● **WORK TO COMPLETE**
Pictures excluded, please retype exactly the lines from the start of the data through the line that contains "Zobraziť viac", both ends kept, and nothing beyond them.
### THE DATA ###
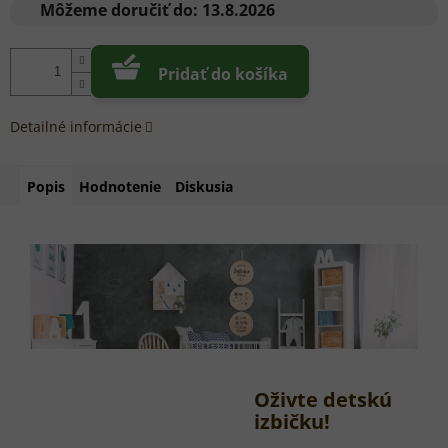
cena:
Môžeme doručiť do:
13.8.2026
Pridať do košíka
Detailné informácie
Popis
Hodnotenie
Diskusia
Oživte detskú
izbičku!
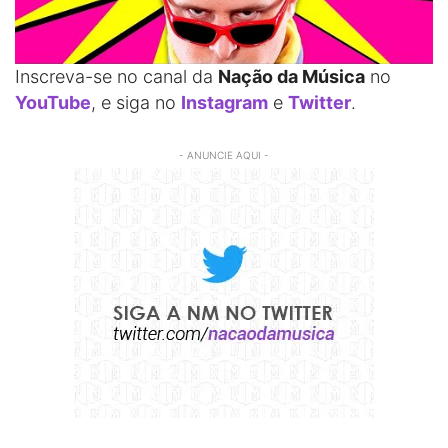
Inscreva-se no canal da
Nação da Música
no
YouTube
, e siga no
Instagram
e
Twitter
.
- ANUNCIE AQUI -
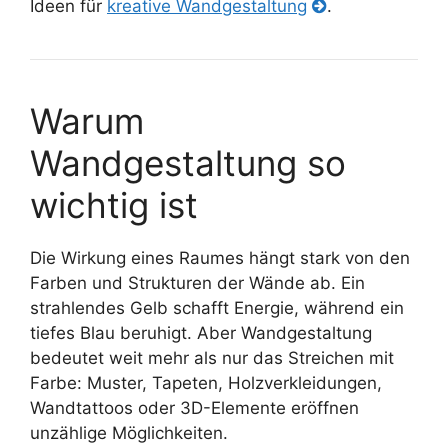
Ideen für
kreative Wandgestaltung
.
Warum
Wandgestaltung so
wichtig ist
Die Wirkung eines Raumes hängt stark von den
Farben und Strukturen der Wände ab. Ein
strahlendes Gelb schafft Energie, während ein
tiefes Blau beruhigt. Aber Wandgestaltung
bedeutet weit mehr als nur das Streichen mit
Farbe: Muster, Tapeten, Holzverkleidungen,
Wandtattoos oder 3D-Elemente eröffnen
unzählige Möglichkeiten.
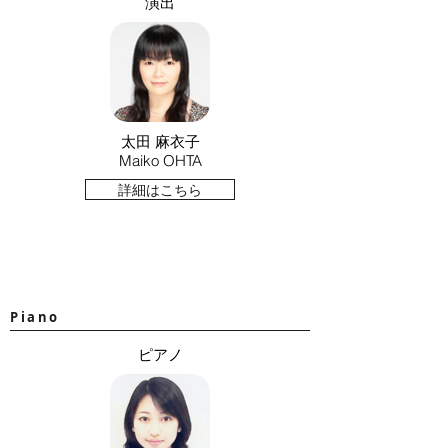
演出
太田 麻衣子
Maiko OHTA
詳細はこちら
Piano
ピアノ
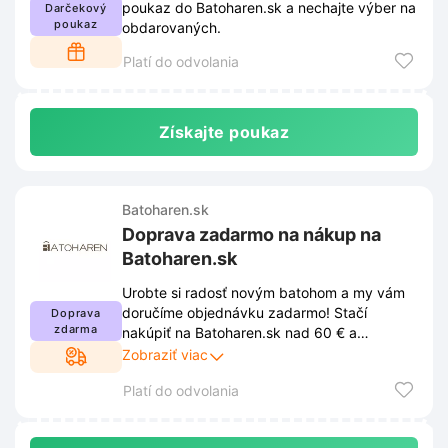
poukaz do Batoharen.sk a nechajte výber na
Darčekový
poukaz
obdarovaných.
Platí do odvolania
Získajte poukaz
Batoharen.sk
Doprava zadarmo na nákup na
Batoharen.sk
Urobte si radosť novým batohom a my vám
doručíme objednávku zadarmo! Stačí
Doprava
zdarma
nakúpiť na Batoharen.sk nad 60 € a
poštovné máte na nás. Podmienky akcie
Zobraziť viac
nájdete na našom webe.
Platí do odvolania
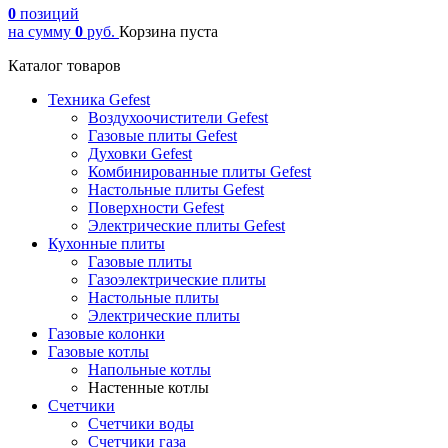
0
позиций
на сумму
0
руб.
Корзина пуста
Каталог товаров
Техника Gefest
Воздухоочистители Gefest
Газовые плиты Gefest
Духовки Gefest
Комбинированные плиты Gefest
Настольные плиты Gefest
Поверхности Gefest
Электрические плиты Gefest
Кухонные плиты
Газовые плиты
Газоэлектрические плиты
Настольные плиты
Электрические плиты
Газовые колонки
Газовые котлы
Напольные котлы
Настенные котлы
Счетчики
Счетчики воды
Счетчики газа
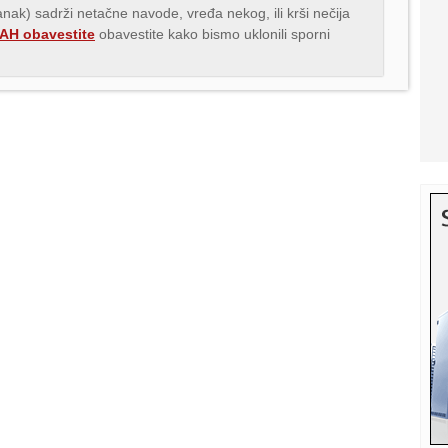
lanak) sadrži netačne navode, vređa nekog, ili krši nečija
H obavestite
obavestite kako bismo uklonili sporni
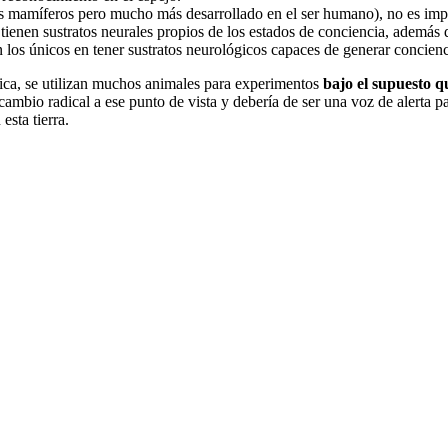
los mamíferos pero mucho más desarrollado en el ser humano), no es im
enen sustratos neurales propios de los estados de conciencia, además 
los únicos en tener sustratos neurológicos capaces de generar conciencia
tica, se utilizan muchos animales para experimentos
bajo el supuesto q
 cambio radical a ese punto de vista y debería de ser una voz de alert
esta tierra.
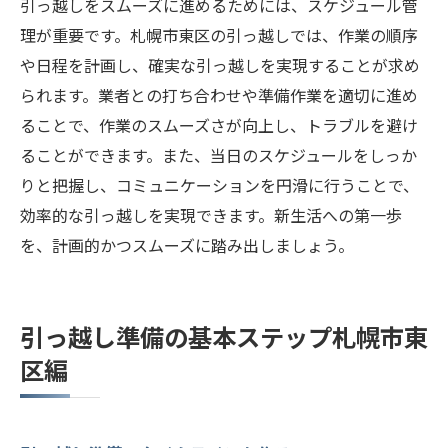
引っ越しをスムーズに進めるためには、スケジュール管
札幌市東区で新生活をスタートするための準備
理が重要です。札幌市東区の引っ越しでは、作業の順序
ポイント
や日程を計画し、確実な引っ越しを実現することが求め
新居のインテリアとレイアウトの計画
られます。業者との打ち合わせや準備作業を適切に進め
新しい環境での生活スタイルの構築
ることで、作業のスムーズさが向上し、トラブルを避け
引っ越し後の手続きと住所変更
ることができます。また、当日のスケジュールをしっか
ご近所とのコミュニケーションの取り方
りと把握し、コミュニケーションを円滑に行うことで、
新生活に必要な物品とサービスの手配
効率的な引っ越しを実現できます。新生活への第一歩
新しい環境での趣味や活動の始め方
を、計画的かつスムーズに踏み出しましょう。
引っ越し準備の基本ステップ札幌市東
区編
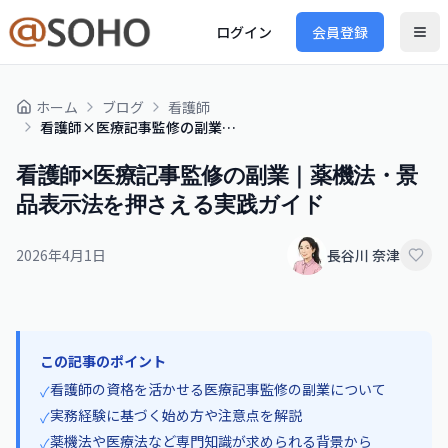
ログイン
会員登録
ホーム
ブログ
看護師
看護師×医療記事監修の副業｜薬機法・景品表示法を押さえる実践ガイド
看護師×医療記事監修の副業｜薬機法・景
品表示法を押さえる実践ガイド
2026年4月1日
長谷川 奈津
この記事のポイント
看護師の資格を活かせる医療記事監修の副業について
✓
実務経験に基づく始め方や注意点を解説
✓
薬機法や医療法など専門知識が求められる背景から
✓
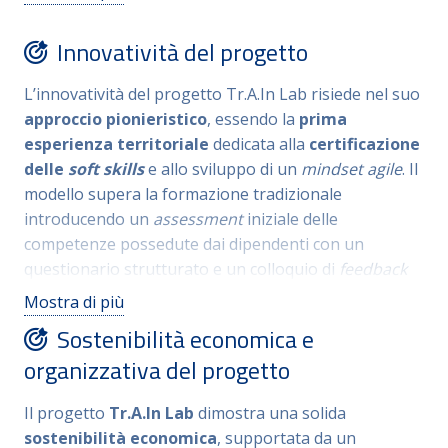
trasferibilità è supportata dall’integrazione nel
sistema di certificazione delle competenze, che
Innovatività del progetto
fornisce un modello procedurale esportabile per
dare valore legale ai percorsi di crescita di dipendenti
L’innovatività del progetto Tr.A.In Lab risiede nel suo
e organizzazioni
.
Inoltre, gli obiettivi di
age
approccio pionieristico
, essendo la
prima
management
e digitalizzazione rispondono a sfide
esperienza territoriale
dedicata alla
certificazione
comuni e attuali a molte organizzazioni pubbliche e
delle
soft skills
e allo sviluppo di un
mindset agile
.
Il
private
.
Essendo una sperimentazione soggetta a
modello supera la formazione tradizionale
verifiche costanti da parte del personale della
introducendo un
assessment
iniziale delle
Provincia di Trento, il progetto funge da prototipo
competenze possedute dai dipendenti con un
testato per future implementazioni in contesti
questionario strutturato
e un colloquio di
feedback
differenti
.
per definire percorsi personalizzati in una “palestra
Mostra di più
formativa”.
La metodologia si basa su una
Sostenibilità economica e
formazione tailorizzata
dove i contenuti sono
organizzativa del progetto
personalizzati in base ai gap rilevati dal
tool
di
valutazione, garantendo massima efficacia ed
Il progetto
Tr.A.In Lab
dimostra una solida
efficienza
.
Gli strumenti includono una palestra
sostenibilità economica
, supportata da un
formativa digitale
.
L’originalità è confermata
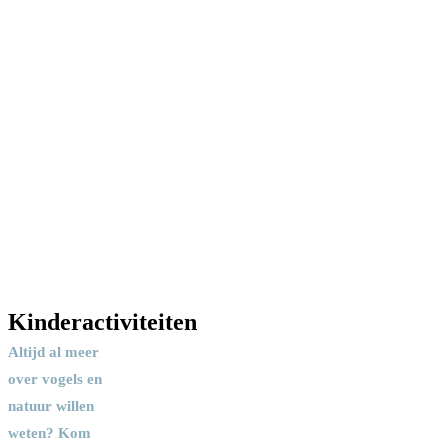
Kinderactiviteiten
Altijd al meer
over vogels en
natuur willen
weten? Kom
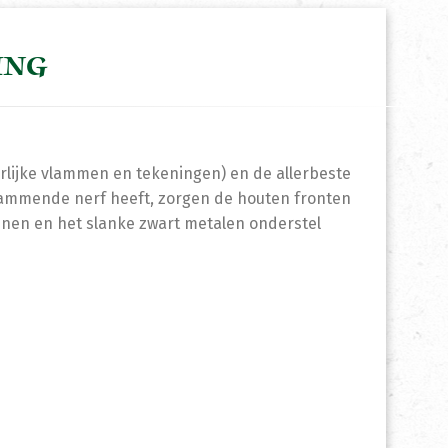
ING
rlijke vlammen en tekeningen) en de allerbeste
vlammende nerf heeft, zorgen de houten fronten
ijnen en het slanke zwart metalen onderstel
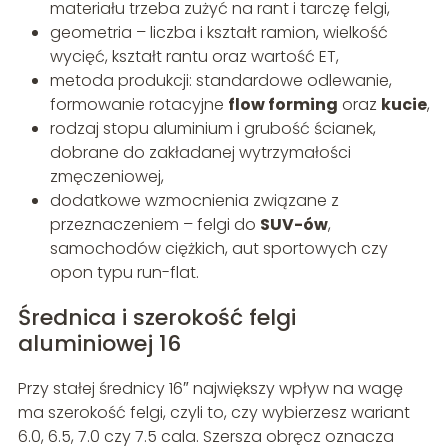
materiału trzeba zużyć na rant i tarczę felgi,
geometria – liczba i kształt ramion, wielkość
wycięć, kształt rantu oraz wartość ET,
metoda produkcji: standardowe odlewanie,
formowanie rotacyjne
flow forming
oraz
kucie
,
rodzaj stopu aluminium i grubość ścianek,
dobrane do zakładanej wytrzymałości
zmęczeniowej,
dodatkowe wzmocnienia związane z
przeznaczeniem – felgi do
SUV-ów
,
samochodów ciężkich, aut sportowych czy
opon typu run-flat.
Średnica i szerokość felgi
aluminiowej 16
Przy stałej średnicy 16″ największy wpływ na wagę
ma szerokość felgi, czyli to, czy wybierzesz wariant
6.0, 6.5, 7.0 czy 7.5 cala. Szersza obręcz oznacza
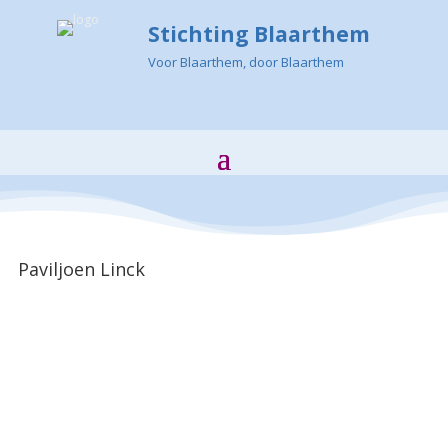
Stichting Blaarthem
Voor Blaarthem, door Blaarthem
Paviljoen Linck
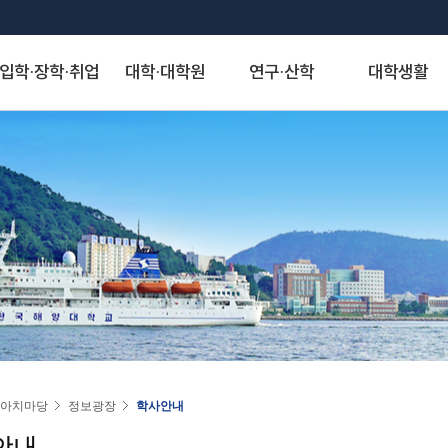
입학·장학·취업
대학·대학원
연구·산학
대학생활
S
대학발전제안
장학안내
해양과학기술융합대학
산학협력단
게시판
정보서비스
역사·비전
취·창업
해양인문사회과학대학
연구기관
아치신문고
시설물 사용 신청
KMOU Open Innovation
교내장학금
조선해양시스템 공학부
자유게시판
종합정보시스템
대학연혁
학생성장지원실
해운경영학부
연구소
아치신문고
학내 시설물 사용
해소창(해양대소통창구)
교외장학금
해양공학과
학생회게시판
증명서발급서비스
역사사진
채용정보
해사법학부
센터
홈페이지 불편신고
운동장(인조잔디구
국가장학금
에너지자원공학과
정보게시판
원격지원서비스
실습선 75년사
창업정보
국제무역경제학부
사업단
알림톡 템플릿 신청 게시판
풋살장
22~)
국가근로 및 멘토링 장학금
해양건축공학과
KMOU 친절직원 추천
국제학생증발급신청
교육 목적·목표 및 인재상
추천채용관리
국제관계학과
홈페이지 배너·팝업 신청 게시판
기업재난관리사(행정안전부)
대학원 장학금
해양과학융합학부
청탁금지법 공지
연구업적검색서비스
비전·전략 및 특성화 분야
해양행정학과
홈페이지 현행화 요청 게시판
학생군사교육단
학자금 대출제도
해양스포츠과학과
도서관
대학교가
해양영어영문학과
학생생활관
기계공학부
스마트캠퍼스 안내
대학서비스헌장
동아시아학과
동영상)
전자전기정보공학부
(신)KMOU-LMS
인문사회자율전공학부
인권센터
자랑스러운 아치인상
승선생활관
인공지능공학부
수강편람
교직과
연도별 수상자명단
물류시스템공학과
동아리
경제산업학부
아치마당
정보광장
학사안내
추천합니다
환경공학과
KORUS(코러스)
법무비즈니스학부
안내
대외협력
국제교류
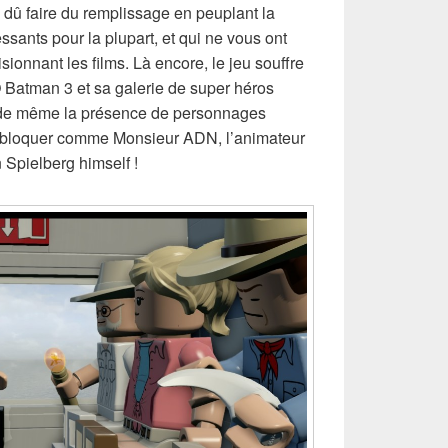
a dû faire du remplissage en peuplant la
essants pour la plupart, et qui ne vous ont
ionnant les films. Là encore, le jeu souffre
Batman 3 et sa galerie de super héros
t de même la présence de personnages
ébloquer comme Monsieur ADN, l’animateur
Spielberg himself !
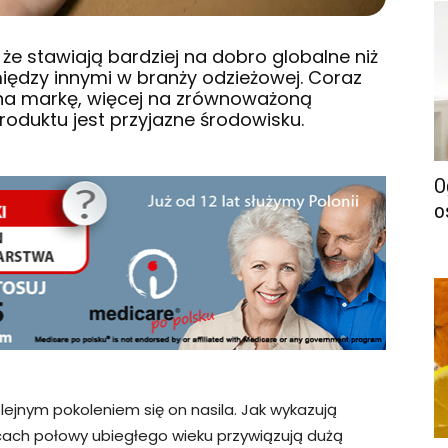
 że stawiają bardziej na dobro globalne niż
 między innymi w branży odzieżowej. Coraz
a na markę, więcej na zrównoważoną
roduktu jest przyjazne środowisku.
O
o
ejnym pokoleniem się on nasila. Jak wykazują
icach połowy ubiegłego wieku przywiązują dużą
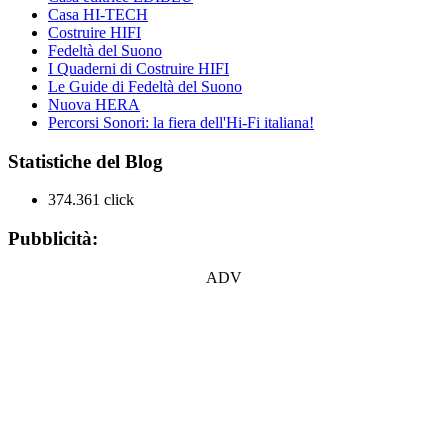
Casa HI-TECH
Costruire HIFI
Fedeltà del Suono
I Quaderni di Costruire HIFI
Le Guide di Fedeltà del Suono
Nuova HERA
Percorsi Sonori: la fiera dell'Hi-Fi italiana!
Statistiche del Blog
374.361 click
Pubblicità:
ADV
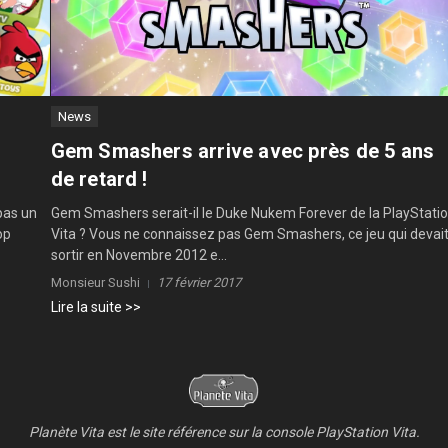
News
Gem Smashers arrive avec près de 5 ans
de retard !
pas un
Gem Smashers serait-il le Duke Nukem Forever de la PlayStati
op
Vita ? Vous ne connaissez pas Gem Smashers, ce jeu qui devai
sortir en Novembre 2012 e...
Monsieur Sushi
17 février 2017
Lire la suite >>
Planète Vita est le site référence sur la console PlayStation Vita.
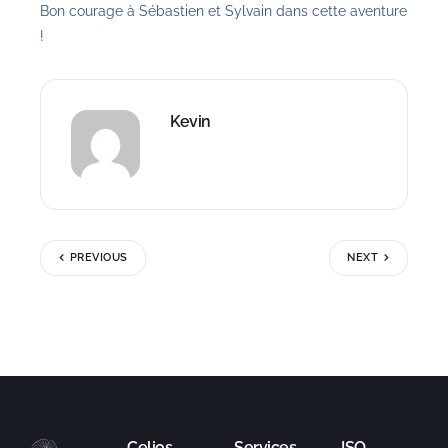
Bon courage à Sébastien et Sylvain dans cette aventure
!
Kevin
PREVIOUS
NEXT
Celios
Services
ISO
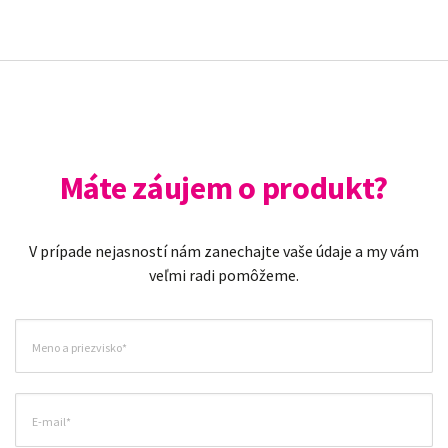
Máte záujem o produkt?
V prípade nejasností nám zanechajte vaše údaje a my vám
veľmi radi pomôžeme.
###
● **EXERCISE OUTPUT**
cena:
Môžeme doručiť do:
13.8.2026
Pridať do košíka
Detailné informácie
Popis
Hodnotenie
Diskusia
Oživte detskú
izbičku!
Inscreva-se no canal da
Nação da Música
no
YouTube
, e siga no
Instagram
e
Twitter
.
- ANUNCIE AQUI -
Ideen für
kreative Wandgestaltung
.
Warum
Wandgestaltung so
wichtig ist
Die Wirkung eines Raumes hängt stark von den
Farben und Strukturen der Wände ab. Ein
strahlendes Gelb schafft Energie, während ein
tiefes Blau beruhigt. Aber Wandgestaltung
bedeutet weit mehr als nur das Streichen mit
Farbe: Muster, Tapeten, Holzverkleidungen,
Wandtattoos oder 3D-Elemente eröffnen
unzählige Möglichkeiten.
演出
太田 麻衣子
Maiko OHTA
詳細はこちら
Piano
ピアノ
poukaz do Batoharen.sk a nechajte výber na
Darčekový
poukaz
obdarovaných.
Platí do odvolania
Získajte poukaz
Batoharen.sk
Doprava zadarmo na nákup na
Batoharen.sk
Urobte si radosť novým batohom a my vám
doručíme objednávku zadarmo! Stačí
Doprava
zdarma
nakúpiť na Batoharen.sk nad 60 € a
poštovné máte na nás. Podmienky akcie
Zobraziť viac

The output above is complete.